In today’s competitive market, most successful companies respond quickly to market changes and opportunities. The requirement to respond quickly is by effective and efficient use of data and information. “Data Warehouse” is a central repository of data that is organized by category to support the organization’s decision makers. Once data is stored in a data warehouse, it can be accessed for analysis.
The term "Data Warehouse" was first invented by Bill Inmon in 1990. According to him, “Data warehouse is a subject-oriented, integrated, time-variant and non-volatile collection of data in support of management's decision making process.”
Ralph Kimball provided a definition of data warehouse based on its functionality. He said, “Data warehouse is a copy of transaction data specifically structured for query and analysis.”
Data Warehouse (DW or DWH) is a system used for analysis of data and reporting purposes. They are repositories that saves data from one or more heterogeneous data sources. They store both current and historical data and are used for creating analytical reports. DW can be used to create interactive dashboards for the senior management.
For example, analytic reports can contain data for quarterly comparisons or for annual comparison of sales report for a company.
Data in DW comes from multiple operational systems like sales, human resource, marketing, warehouse management, etc. It contains historical data from different transaction systems but it can also include data from other sources. DW is used to separate data processing and analysis workload from transaction workload and enables to consolidate the data from several data sources.
For example − You have a home loan agency, where data comes from multiple SAP/non-SAP applications such as marketing, sales, ERP, HRM, etc. This data is extracted, transformed and loaded into DW. If you have to do quarterly/annual sales comparison of a product, you cannot use an operational database as this will hang the transaction system. This is where the need for using DW arises.
Some of the key characteristics of DW are −
Following are few differences between Data Warehouse and Operational Database (Transaction System) −
Transactional system is designed for known workloads and transactions like updating a user record, searching a record, etc. However, DW transactions are more complex and present a general form of data.

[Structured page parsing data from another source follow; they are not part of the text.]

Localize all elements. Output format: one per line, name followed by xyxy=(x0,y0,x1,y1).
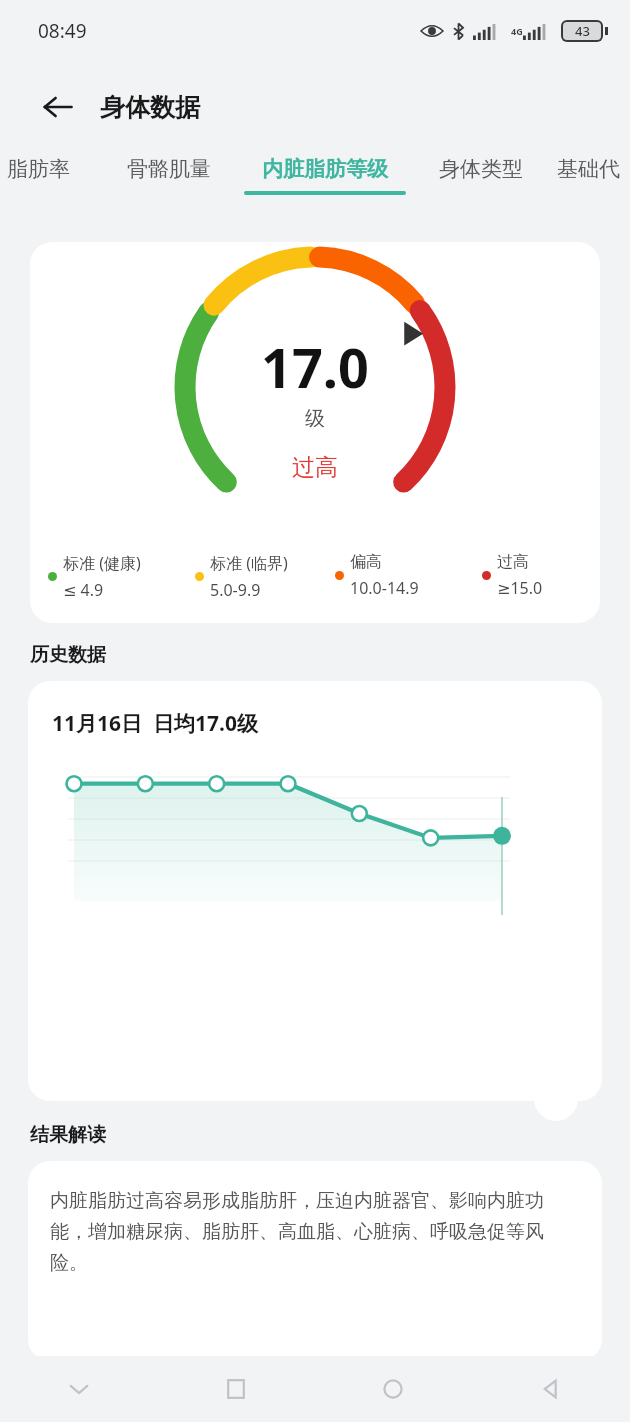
staticText: 基础代 xyxy=(557,156,620,182)
button[interactable]: 脂肪率 xyxy=(0,152,90,224)
button[interactable]: More xyxy=(534,1077,578,1121)
staticText: ≤ 4.9 xyxy=(63,579,104,601)
staticText: 身体类型 xyxy=(439,156,523,182)
staticText: 10.0-14.9 xyxy=(350,577,419,599)
staticText: 过高 xyxy=(497,552,529,572)
staticText: 4G xyxy=(511,25,523,37)
staticText: 43 xyxy=(575,22,590,40)
staticText: 身体数据 xyxy=(100,92,200,123)
staticText: 内脏脂肪等级 xyxy=(262,156,388,182)
button[interactable]: Hide keyboard xyxy=(0,1356,157,1422)
staticText: 脂肪率 xyxy=(7,156,70,182)
staticText: 级 xyxy=(305,406,325,431)
button[interactable]: 内脏脂肪过高容易形成脂肪肝，压迫内脏器官、影响内脏功能，增加糖尿病、脂肪肝、高血… xyxy=(28,1161,602,1361)
button[interactable]: 身体类型 xyxy=(416,152,546,224)
staticText: 偏高 xyxy=(350,552,382,572)
button[interactable]: Back xyxy=(34,83,82,131)
button[interactable]: 骨骼肌量 xyxy=(104,152,234,224)
staticText: 08:49 xyxy=(38,18,87,44)
staticText: 骨骼肌量 xyxy=(127,156,211,182)
staticText: 内脏脂肪过高容易形成脂肪肝，压迫内脏器官、影响内脏功能，增加糖尿病、脂肪肝、高血… xyxy=(50,1189,580,1275)
staticText: 历史数据 xyxy=(30,643,106,667)
staticText: 11月16日 日均17.0级 xyxy=(52,709,258,738)
staticText: 结果解读 xyxy=(30,1123,106,1147)
staticText: 标准 (临界) xyxy=(210,552,288,574)
staticText: 5.0-9.9 xyxy=(210,579,261,601)
button[interactable]: 11月16日 日均17.0级 xyxy=(28,681,602,1101)
staticText: 标准 (健康) xyxy=(63,552,141,574)
button[interactable]: Back xyxy=(472,1356,630,1422)
staticText: ≥15.0 xyxy=(497,577,543,599)
button[interactable]: 内脏脂肪等级 xyxy=(234,152,416,224)
button[interactable]: 基础代 xyxy=(546,152,630,224)
staticText: 过高 xyxy=(292,453,338,482)
button[interactable]: Recents xyxy=(157,1356,314,1422)
button[interactable]: 17.0 xyxy=(30,242,600,623)
staticText: 17.0 xyxy=(261,330,369,404)
button[interactable]: Home xyxy=(314,1356,472,1422)
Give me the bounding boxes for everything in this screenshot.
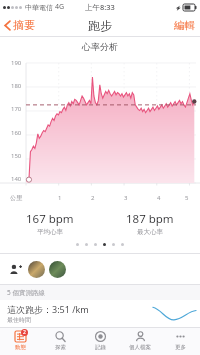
staticText: 上午8:33 bbox=[85, 2, 115, 12]
staticText: 心率分析 bbox=[82, 41, 118, 52]
staticText: 個人檔案 bbox=[129, 344, 151, 351]
button[interactable]: Friend avatar bbox=[49, 261, 66, 278]
staticText: 150 bbox=[11, 152, 22, 160]
staticText: 180 bbox=[11, 82, 22, 90]
staticText: 2 bbox=[23, 329, 26, 336]
button[interactable]: 編輯 bbox=[169, 16, 200, 35]
staticText: 最佳時間 bbox=[7, 316, 31, 324]
staticText: 190 bbox=[11, 59, 22, 67]
staticText: 這次跑步：3:51 /km bbox=[7, 303, 89, 315]
button[interactable]: Friend avatar bbox=[28, 261, 45, 278]
staticText: 動態 bbox=[15, 344, 26, 351]
staticText: 170 bbox=[11, 105, 22, 113]
staticText: 140 bbox=[11, 175, 22, 183]
staticText: 3 bbox=[124, 194, 128, 202]
staticText: 中華電信 bbox=[25, 3, 53, 12]
button[interactable]: 更多 bbox=[160, 328, 200, 355]
staticText: 探索 bbox=[55, 344, 66, 351]
staticText: 公里 bbox=[10, 194, 22, 202]
button[interactable]: 這次跑步：3:51 /km bbox=[0, 300, 200, 326]
staticText: 167 bpm bbox=[26, 211, 74, 227]
button[interactable]: Add friend bbox=[7, 261, 23, 277]
staticText: 最大心率 bbox=[137, 228, 163, 236]
staticText: 4G bbox=[55, 2, 65, 12]
staticText: 2 bbox=[91, 194, 95, 202]
staticText: 1 bbox=[58, 194, 62, 202]
button[interactable]: 2 bbox=[0, 328, 40, 355]
staticText: 5 個實測路線 bbox=[7, 288, 45, 297]
staticText: 160 bbox=[11, 129, 22, 137]
staticText: 平均心率 bbox=[37, 228, 63, 236]
staticText: 更多 bbox=[175, 344, 186, 351]
staticText: 187 bpm bbox=[126, 211, 174, 227]
staticText: 跑步 bbox=[88, 18, 112, 33]
button[interactable]: 個人檔案 bbox=[120, 328, 160, 355]
staticText: 摘要 bbox=[13, 18, 35, 32]
staticText: 4 bbox=[157, 194, 161, 202]
staticText: 5 bbox=[185, 194, 189, 202]
button[interactable]: 探索 bbox=[40, 328, 80, 355]
button[interactable]: 摘要 bbox=[0, 15, 41, 35]
button[interactable]: 記錄 bbox=[80, 328, 120, 355]
staticText: 記錄 bbox=[95, 344, 106, 351]
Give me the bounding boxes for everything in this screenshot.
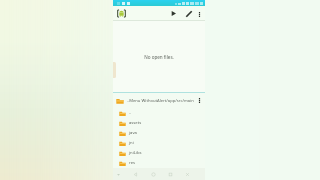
button[interactable]: AIDE menu (115, 7, 128, 20)
button[interactable]: Folder options (196, 97, 203, 104)
staticText: No open files. (144, 54, 174, 60)
button[interactable]: Back (131, 170, 139, 178)
staticText: jniLibs (129, 150, 142, 156)
staticText: .. (129, 110, 132, 116)
staticText: jni (129, 140, 134, 146)
button[interactable]: res (119, 158, 205, 168)
button[interactable]: Recent apps (166, 170, 174, 178)
button[interactable]: Screenshot (183, 170, 191, 178)
button[interactable]: Open project drawer (113, 62, 116, 78)
button[interactable]: Run (167, 7, 180, 20)
staticText: ..Menu WithoutAlert/app/src/main (127, 98, 194, 104)
button[interactable]: Home (149, 170, 157, 178)
button[interactable]: assets (119, 118, 205, 128)
button[interactable]: Hide keyboard (114, 170, 122, 178)
button[interactable]: ..Menu WithoutAlert/app/src/main (113, 93, 205, 108)
button[interactable]: Edit (182, 7, 195, 20)
button[interactable]: More options (193, 8, 205, 20)
button[interactable]: java (119, 128, 205, 138)
staticText: java (129, 130, 137, 136)
staticText: res (129, 160, 136, 166)
button[interactable]: jniLibs (119, 148, 205, 158)
button[interactable]: jni (119, 138, 205, 148)
staticText: assets (129, 120, 142, 126)
button[interactable]: .. (119, 108, 205, 118)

Transactional system contains the current data of an organization whereas DW normally contains historical data.
Transactional system supports parallel processing of multiple transactions. Concurrency control and recovery mechanisms are required to maintain consistency of the database.

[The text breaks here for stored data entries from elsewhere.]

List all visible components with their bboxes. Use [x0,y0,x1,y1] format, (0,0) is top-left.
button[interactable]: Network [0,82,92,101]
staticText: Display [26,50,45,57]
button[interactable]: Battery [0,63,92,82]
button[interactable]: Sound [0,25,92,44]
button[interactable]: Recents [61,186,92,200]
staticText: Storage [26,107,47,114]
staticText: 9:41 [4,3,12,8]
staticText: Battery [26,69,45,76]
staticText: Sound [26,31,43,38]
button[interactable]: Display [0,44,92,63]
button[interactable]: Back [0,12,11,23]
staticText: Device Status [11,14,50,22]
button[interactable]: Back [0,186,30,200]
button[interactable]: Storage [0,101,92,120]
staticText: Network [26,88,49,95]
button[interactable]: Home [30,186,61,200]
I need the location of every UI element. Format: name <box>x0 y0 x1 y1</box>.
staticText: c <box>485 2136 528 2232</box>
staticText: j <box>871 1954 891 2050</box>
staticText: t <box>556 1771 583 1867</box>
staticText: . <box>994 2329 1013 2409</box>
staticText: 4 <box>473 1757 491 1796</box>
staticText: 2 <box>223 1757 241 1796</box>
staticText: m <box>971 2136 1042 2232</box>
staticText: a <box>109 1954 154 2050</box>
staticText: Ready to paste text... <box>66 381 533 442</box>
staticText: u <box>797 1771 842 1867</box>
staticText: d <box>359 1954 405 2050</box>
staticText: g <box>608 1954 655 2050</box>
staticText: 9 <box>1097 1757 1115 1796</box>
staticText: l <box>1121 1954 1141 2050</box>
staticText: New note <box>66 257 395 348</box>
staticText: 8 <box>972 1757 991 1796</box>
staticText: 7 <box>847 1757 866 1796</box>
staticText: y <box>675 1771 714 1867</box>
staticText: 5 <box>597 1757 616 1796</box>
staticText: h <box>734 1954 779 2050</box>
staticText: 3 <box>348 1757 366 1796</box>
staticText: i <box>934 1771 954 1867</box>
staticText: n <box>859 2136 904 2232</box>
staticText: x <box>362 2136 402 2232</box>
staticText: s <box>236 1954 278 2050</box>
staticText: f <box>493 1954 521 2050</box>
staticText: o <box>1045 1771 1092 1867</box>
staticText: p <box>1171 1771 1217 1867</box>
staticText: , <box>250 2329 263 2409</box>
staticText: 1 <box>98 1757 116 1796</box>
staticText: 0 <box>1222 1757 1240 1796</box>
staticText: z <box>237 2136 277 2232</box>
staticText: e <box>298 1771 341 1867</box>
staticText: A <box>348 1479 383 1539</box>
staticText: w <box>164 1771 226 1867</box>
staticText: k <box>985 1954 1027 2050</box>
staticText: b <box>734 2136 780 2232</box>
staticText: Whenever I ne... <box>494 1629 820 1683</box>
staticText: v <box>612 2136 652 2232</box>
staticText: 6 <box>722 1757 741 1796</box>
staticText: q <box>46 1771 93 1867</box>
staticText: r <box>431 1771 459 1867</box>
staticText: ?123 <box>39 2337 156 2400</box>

Operational database query allows to read and modify operations (delete and update), while an OLAP query needs only read-only access of stored data (select statement).
DW involves data cleaning, data integration, and data consolidations.
DW has a three-layer architecture − Data Source Layer, Integration Layer, and Presentation Layer. The following diagram shows the common architecture of a Data Warehouse system.
Following are the types of DW system −
Data Mart is the simplest form of DW and it normally focuses on a single functional area, such as sales, finance or marketing. Hence, data mart usually gets data only from few data sources.
Sources could be an internal transaction system, a central data warehouse, or an external data source application. De-normalization is the norm for data modeling techniques in this system.
An OLAP system contains less number of transactions but involves complex calculations like use of Aggregations − Sum, Count, Average, etc.
We save tables with aggregated data like yearly (1 row), quarterly (4 rows), monthly (12 rows) and now we want to compare data, like Yearly only 1 row will be processed. However, in an un-aggregated data, all the rows will be processed.
OLAP system normally stores data in multidimensional schemas like Star Schema, Galaxy schemas (with Fact and Dimensional tables are joined in logical manner).
In an OLAP system, response time to execute a query is an effectiveness measure. OLAP applications are widely used by Data Mining techniques to get data from OLAP systems. OLAP databases store aggregated historical data in multi-dimensional schemas. OLAP systems have data latency of a few hours as compared to Data Marts where latency is normally closer to few days.
An OLTP system is known for large number of short online transactions like insert, update, delete, etc. OLTP systems provide fast query processing and also responsible to provide data integrity in multi-access environment.
For an OLTP systems, effectiveness is measured by the number of transactions processed per second. OLTP systems normally contain only current data. The schema used to store transactional databases is the entity model. Normalization is used for data modeling techniques in OLTP system.
The following illustration shows the key differences between an OLTP and OLAP system.
Indexes − In an OLTP system, there are only few indexes while in an OLAP system there are many indexes for performance optimization.
Joins − In an OLTP system, large number of joins and data is normalized; however, in an OLAP system there are less joins and de-normalized.
Aggregation − In an OLTP system, data is not aggregated while in an OLAP database more aggregations are used.